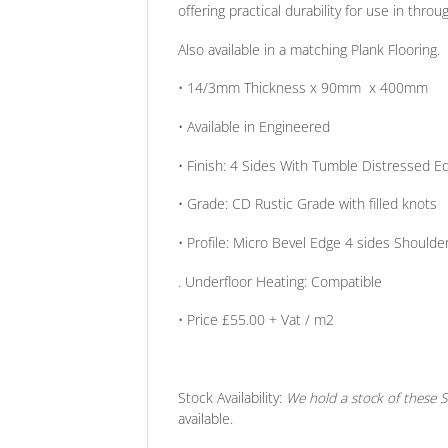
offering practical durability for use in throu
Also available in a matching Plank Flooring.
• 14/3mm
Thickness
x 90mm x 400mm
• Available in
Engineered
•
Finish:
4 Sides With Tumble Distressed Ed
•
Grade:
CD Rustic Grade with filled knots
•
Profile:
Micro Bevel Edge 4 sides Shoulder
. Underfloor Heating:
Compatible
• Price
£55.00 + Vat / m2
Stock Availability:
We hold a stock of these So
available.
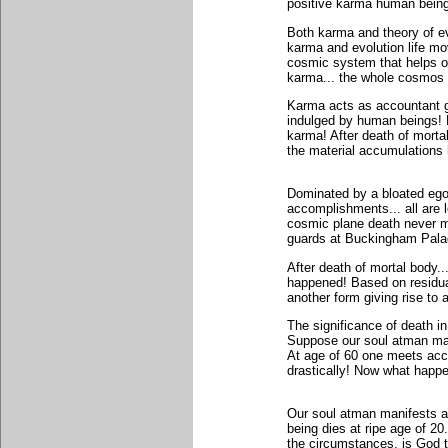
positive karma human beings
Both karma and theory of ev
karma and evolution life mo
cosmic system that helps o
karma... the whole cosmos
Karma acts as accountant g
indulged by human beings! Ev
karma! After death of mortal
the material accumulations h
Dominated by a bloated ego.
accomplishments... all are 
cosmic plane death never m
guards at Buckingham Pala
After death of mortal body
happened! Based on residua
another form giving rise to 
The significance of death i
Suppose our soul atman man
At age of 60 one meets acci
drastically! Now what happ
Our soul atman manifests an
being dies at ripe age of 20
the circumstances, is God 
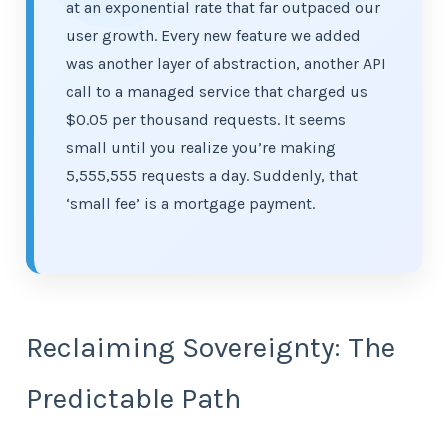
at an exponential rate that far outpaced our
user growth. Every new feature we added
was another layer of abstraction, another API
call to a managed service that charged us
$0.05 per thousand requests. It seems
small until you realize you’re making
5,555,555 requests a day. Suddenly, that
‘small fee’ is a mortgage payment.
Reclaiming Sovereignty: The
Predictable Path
═══
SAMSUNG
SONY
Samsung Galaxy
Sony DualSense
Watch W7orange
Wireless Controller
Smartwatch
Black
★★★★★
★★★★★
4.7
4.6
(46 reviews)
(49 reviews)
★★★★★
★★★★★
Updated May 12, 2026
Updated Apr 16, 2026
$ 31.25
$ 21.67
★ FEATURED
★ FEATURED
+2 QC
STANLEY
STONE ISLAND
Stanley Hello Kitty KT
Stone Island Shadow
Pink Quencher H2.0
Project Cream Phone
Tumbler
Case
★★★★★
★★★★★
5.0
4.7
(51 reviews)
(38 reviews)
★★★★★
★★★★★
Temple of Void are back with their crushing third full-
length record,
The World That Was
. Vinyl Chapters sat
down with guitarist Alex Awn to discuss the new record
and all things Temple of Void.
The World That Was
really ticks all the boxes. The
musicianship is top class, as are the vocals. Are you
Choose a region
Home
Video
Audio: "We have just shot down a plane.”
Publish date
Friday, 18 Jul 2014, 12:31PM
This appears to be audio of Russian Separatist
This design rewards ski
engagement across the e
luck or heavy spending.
═══
EXERCISE DETAILS -
Output exactly the lines above that lie between the line with "offering practical durability" and the line with "karma and evolution life mo", those two lines included, and no pictures.

OUTPUT -
offering practical durability for use in throu
Also available in a matching Plank Flooring.
• 14/3mm
Thickness
x 90mm x 400mm
• Available in
Engineered
•
Finish:
4 Sides With Tumble Distressed Ed
•
Grade:
CD Rustic Grade with filled knots
•
Profile:
Micro Bevel Edge 4 sides Shoulder
. Underfloor Heating:
Compatible
• Price
£55.00 + Vat / m2
Stock Availability:
We hold a stock of these So
available.
positive karma human beings
Both karma and theory of ev
karma and evolution life mo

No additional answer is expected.